This second half of my time with the fellowship has been marked by momentum, exploration, and maybe a little clarity! I have been amazed by how staying open to the lessons of the Digital Publishing Studio have nudged me in exciting but unforeseen directions, especially when I had imagined that at the very least, I knew the final form that my project would take.
Since my last update, I have dived far deeper into research on the typology and history of carceral spaces. I have been researching how the design of prisons and jails has changed alongside ideas about what the project of incarceration is in the United States. This philosophical history might be simplified as something like a path from ideas of public deterrence to individual reform to societal removal of those coded as “criminal.” This has been illuminating both as a reminder that there is nothing universal or eternal about our concept of imprisonment, and for understanding better how we have arrived at an ever increasing and extremely racialized prison population. What does incarceration mean to “do” to the incarcerated, what can be gleaned by simply looking at the conditions the incarcerated are held in?

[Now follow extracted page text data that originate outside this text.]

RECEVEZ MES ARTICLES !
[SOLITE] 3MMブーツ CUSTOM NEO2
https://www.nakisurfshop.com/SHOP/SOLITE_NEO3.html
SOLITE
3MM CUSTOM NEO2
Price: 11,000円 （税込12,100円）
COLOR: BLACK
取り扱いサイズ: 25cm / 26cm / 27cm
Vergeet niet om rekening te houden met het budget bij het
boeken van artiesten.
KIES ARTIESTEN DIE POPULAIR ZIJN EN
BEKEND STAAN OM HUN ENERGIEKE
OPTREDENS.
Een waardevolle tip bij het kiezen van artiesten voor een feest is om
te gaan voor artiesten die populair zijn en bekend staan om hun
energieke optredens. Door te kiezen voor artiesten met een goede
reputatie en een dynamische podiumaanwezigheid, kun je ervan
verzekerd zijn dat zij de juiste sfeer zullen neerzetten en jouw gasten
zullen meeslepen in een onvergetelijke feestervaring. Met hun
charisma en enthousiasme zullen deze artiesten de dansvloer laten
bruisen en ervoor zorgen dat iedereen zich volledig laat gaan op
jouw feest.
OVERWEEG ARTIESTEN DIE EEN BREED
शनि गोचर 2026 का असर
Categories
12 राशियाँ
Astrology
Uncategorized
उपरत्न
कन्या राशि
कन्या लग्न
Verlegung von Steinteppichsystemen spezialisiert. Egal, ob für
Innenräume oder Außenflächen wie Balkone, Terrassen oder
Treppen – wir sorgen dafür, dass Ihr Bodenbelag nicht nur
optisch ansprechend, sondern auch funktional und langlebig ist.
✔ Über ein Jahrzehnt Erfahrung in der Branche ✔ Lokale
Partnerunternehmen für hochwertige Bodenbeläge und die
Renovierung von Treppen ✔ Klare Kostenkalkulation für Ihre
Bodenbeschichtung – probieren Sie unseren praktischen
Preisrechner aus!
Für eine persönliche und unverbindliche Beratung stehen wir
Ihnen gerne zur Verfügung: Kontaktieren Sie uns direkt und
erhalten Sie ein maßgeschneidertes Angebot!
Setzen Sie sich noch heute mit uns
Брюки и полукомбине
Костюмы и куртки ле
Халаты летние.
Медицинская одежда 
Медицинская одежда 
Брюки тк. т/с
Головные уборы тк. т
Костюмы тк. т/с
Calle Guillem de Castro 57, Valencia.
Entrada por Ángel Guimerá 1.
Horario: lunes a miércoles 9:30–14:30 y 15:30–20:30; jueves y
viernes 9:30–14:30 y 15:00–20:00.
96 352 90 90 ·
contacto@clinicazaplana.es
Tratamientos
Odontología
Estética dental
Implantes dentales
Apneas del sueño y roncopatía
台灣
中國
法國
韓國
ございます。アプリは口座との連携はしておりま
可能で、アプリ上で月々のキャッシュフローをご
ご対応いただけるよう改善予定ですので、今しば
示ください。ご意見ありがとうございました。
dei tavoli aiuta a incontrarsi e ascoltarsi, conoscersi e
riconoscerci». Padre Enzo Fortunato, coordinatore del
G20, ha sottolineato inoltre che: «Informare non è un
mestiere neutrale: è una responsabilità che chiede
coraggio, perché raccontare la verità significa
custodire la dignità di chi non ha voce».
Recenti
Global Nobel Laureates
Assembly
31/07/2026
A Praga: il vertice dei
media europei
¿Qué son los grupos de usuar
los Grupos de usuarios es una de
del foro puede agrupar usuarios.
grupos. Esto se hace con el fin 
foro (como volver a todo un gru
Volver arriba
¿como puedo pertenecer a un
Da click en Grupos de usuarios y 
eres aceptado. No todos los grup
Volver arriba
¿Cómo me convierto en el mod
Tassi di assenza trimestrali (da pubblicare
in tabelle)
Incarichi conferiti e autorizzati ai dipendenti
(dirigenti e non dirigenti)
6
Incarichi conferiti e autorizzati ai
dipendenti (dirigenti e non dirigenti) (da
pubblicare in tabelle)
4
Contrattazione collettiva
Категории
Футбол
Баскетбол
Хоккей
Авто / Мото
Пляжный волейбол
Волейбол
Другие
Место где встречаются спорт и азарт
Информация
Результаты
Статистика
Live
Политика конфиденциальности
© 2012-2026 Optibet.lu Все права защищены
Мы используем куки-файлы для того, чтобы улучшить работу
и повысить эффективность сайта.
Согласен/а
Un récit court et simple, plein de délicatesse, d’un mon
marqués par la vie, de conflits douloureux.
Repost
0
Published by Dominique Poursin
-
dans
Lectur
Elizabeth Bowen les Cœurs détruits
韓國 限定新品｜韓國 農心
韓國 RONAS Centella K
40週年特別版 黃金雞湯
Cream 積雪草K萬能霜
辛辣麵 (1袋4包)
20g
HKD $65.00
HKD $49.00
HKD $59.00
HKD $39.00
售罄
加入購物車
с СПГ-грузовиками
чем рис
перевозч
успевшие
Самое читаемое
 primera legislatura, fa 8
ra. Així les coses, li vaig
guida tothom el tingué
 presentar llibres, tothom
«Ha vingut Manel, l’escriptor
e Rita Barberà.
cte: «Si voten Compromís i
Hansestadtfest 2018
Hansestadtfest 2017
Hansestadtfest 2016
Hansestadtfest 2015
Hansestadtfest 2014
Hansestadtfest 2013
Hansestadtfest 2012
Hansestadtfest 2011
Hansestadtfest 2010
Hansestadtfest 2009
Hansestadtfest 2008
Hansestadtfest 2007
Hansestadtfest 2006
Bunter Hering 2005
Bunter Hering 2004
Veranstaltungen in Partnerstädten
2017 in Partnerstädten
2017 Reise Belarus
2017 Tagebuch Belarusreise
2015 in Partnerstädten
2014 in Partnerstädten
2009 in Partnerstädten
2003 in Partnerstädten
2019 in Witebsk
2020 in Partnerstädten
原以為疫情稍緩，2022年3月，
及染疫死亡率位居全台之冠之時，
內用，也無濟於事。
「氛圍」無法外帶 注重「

I have also started working with the State Historical Society of Iowa, and owe many thanks to the incredible generosity of librarian Hang Nguyen. She put me in touch with one of the architects of the jail as it was constructed from 1979-1981, and I was able to meet with him to look at the architectural drawings together and discuss the history and design of the project. Through him I learned that a majority of the most crucial design decisions (thinking here of number of maximum vs medium or minimum-security cells, size and layout of cells, size of windows, types of detention hardware, surveillance equipment, acoustical materials, etc.) were decided based on national and state standards, so I am now down a new path of researching who makes those standards and how, how often they are reviewed, etc.
A surprising amount of my work this summer has been non-visual, non-product, and in a way, this feels the balance I needed from my normal production. It has been meaningful to take my time getting a much deeper understanding of the research and field, and to let that influence how I am thinking of visually working through these ideas. My breakthrough came in the final weeks of the fellowship, when I realized, I did not have to create a linear video, that there might be better ways to engage an audience. I have begun instead to begin testing out website designs through wire framing that could be interactive: spatial as well as time-based. This is an exciting and unpredicted and very new path for me, and I’m really interested in the parallel process of thinking about website architecture. Even as this summer fellowship comes to a close, I plan to continue to work with the Studio as I explore website design.